**Task item**
Please retype the data that follows, starting at the line containing "posició, Laia Sanz" and stopping after the last line.
===== Supplied records =====
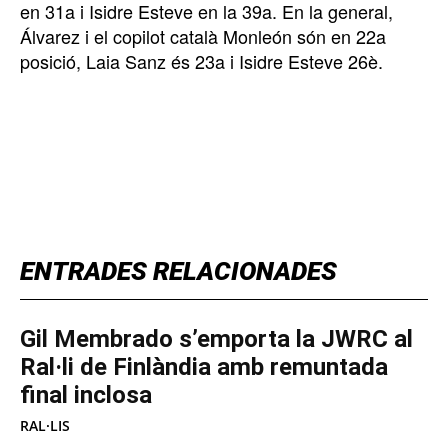
en 31a i Isidre Esteve en la 39a. En la general,
Álvarez i el copilot català Monleón són en 22a
posició, Laia Sanz és 23a i Isidre Esteve 26è.
TOP 5 THIS WEEK
ENTRADES RELACIONADES
Gil Membrado s’emporta la JWRC al
Ral·li de Finlàndia amb remuntada
final inclosa
RAL·LIS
=====
**Solution to the exercise**
posició, Laia Sanz és 23a i Isidre Esteve 26è.
TOP 5 THIS WEEK
ENTRADES RELACIONADES
Gil Membrado s’emporta la JWRC al
Ral·li de Finlàndia amb remuntada
final inclosa
RAL·LIS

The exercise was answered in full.